Page-level text extractions

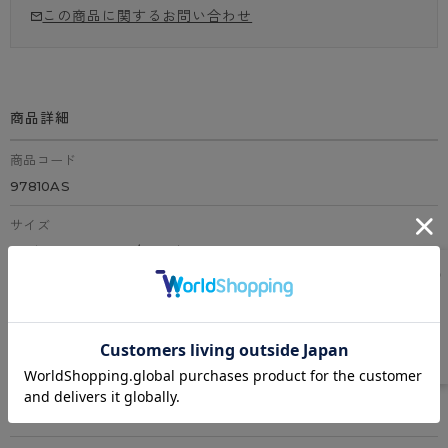
この商品に関するお問い合わせ
商品詳細
商品コード
97810AS
サイズ
M:バスト79～87cm/アンダー68～78cm
L:バスト86～94cm/アンダー73～83cm
LL:バスト93～101cm/アンダー78～86cm
カラー
全4色（グレー、ブラック、ピーコックブルー、アプリコット）
素材
身生地：ナイロン、ポリウレタン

■ WORK ORDER
Each entry above should be printed again word for word, with any picture dropped.

■ ANSWER SECTION
この商品に関するお問い合わせ
商品詳細
商品コード
97810AS
サイズ
M:バスト79～87cm/アンダー68～78cm
L:バスト86～94cm/アンダー73～83cm
LL:バスト93～101cm/アンダー78～86cm
カラー
全4色（グレー、ブラック、ピーコックブルー、アプリコット）
素材
身生地：ナイロン、ポリウレタン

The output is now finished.